- **Information provided**:
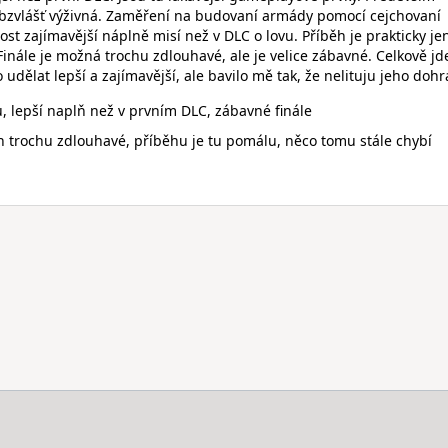
obzvlášť výživná. Zaměření na budovaní armády pomocí cejchovaní
st zajímavější náplně misí než v DLC o lovu. Příběh je prakticky j
Finále je možná trochu zdlouhavé, ale je velice zábavné. Celkově jd
šlo udělat lepší a zajímavější, ale bavilo mě tak, že nelituju jeho dohr
 lepší naplň než v prvním DLC, zábavné finále
en trochu zdlouhavé, příběhu je tu pomálu, něco tomu stále chybí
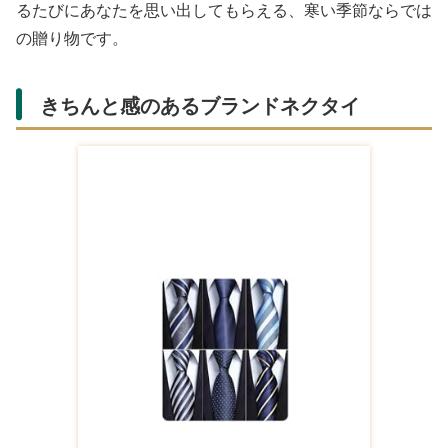
るたびにあなたを思い出してもらえる、寒い季節ならでは
の贈り物です。
きちんと感のあるブランドネクタイ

- **Problem requirements**:
Copy exactly the lines from the line that contains "lepší naplň než v prvním DLC, zábavné finále" through the last line of the records above, both ends included, but leave out the pictures.

- **Exercise response**:
 lepší naplň než v prvním DLC, zábavné finále
en trochu zdlouhavé, příběhu je tu pomálu, něco tomu stále chybí
るたびにあなたを思い出してもらえる、寒い季節ならでは
の贈り物です。
きちんと感のあるブランドネクタイ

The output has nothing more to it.